● Problem requirements
Begin at the line below that has "Práce v Jasperu v". Stop after the line that has "Die Allgemeinen Geschäftsbedingungen wurden", repeating each line exactly and leaving out the pictures.

·····

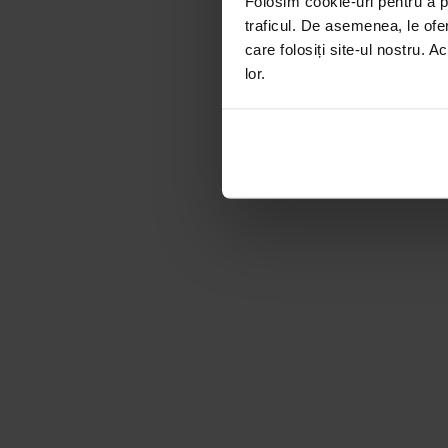
Folosim cookie-uri pentru a pe
traficul. De asemenea, le ofer
care folosiți site-ul nostru. A
lor.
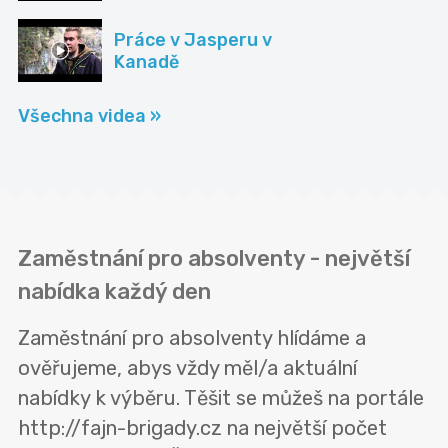
Práce v Jasperu v
Kanadě
Všechna videa »
Zaměstnání pro absolventy - největší
nabídka každý den
Zaměstnání pro absolventy hlídáme a
ověřujeme, abys vždy měl/a aktuální
nabídky k výběru. Těšit se můžeš na portále
http://fajn-brigady.cz na největší počet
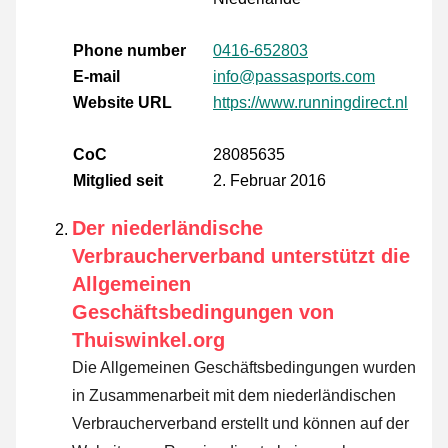
Phone number
0416-652803
E-mail
info@passasports.com
Website URL
https://www.runningdirect.nl
CoC
28085635
Mitglied seit
2. Februar 2016
Der niederländische
Verbraucherverband unterstützt die
Allgemeinen
Geschäftsbedingungen von
Thuiswinkel.org
Die Allgemeinen Geschäftsbedingungen wurden
in Zusammenarbeit mit dem niederländischen
Verbraucherverband erstellt und können auf der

·····

● Expected answer
Práce v Jasperu v
Kanadě
Všechna videa »
Zaměstnání pro absolventy - největší
nabídka každý den
Zaměstnání pro absolventy hlídáme a
ověřujeme, abys vždy měl/a aktuální
nabídky k výběru. Těšit se můžeš na portále
http://fajn-brigady.cz na největší počet
Phone number
0416-652803
E-mail
info@passasports.com
Website URL
https://www.runningdirect.nl
CoC
28085635
Mitglied seit
2. Februar 2016
Der niederländische
Verbraucherverband unterstützt die
Allgemeinen
Geschäftsbedingungen von
Thuiswinkel.org
Die Allgemeinen Geschäftsbedingungen wurden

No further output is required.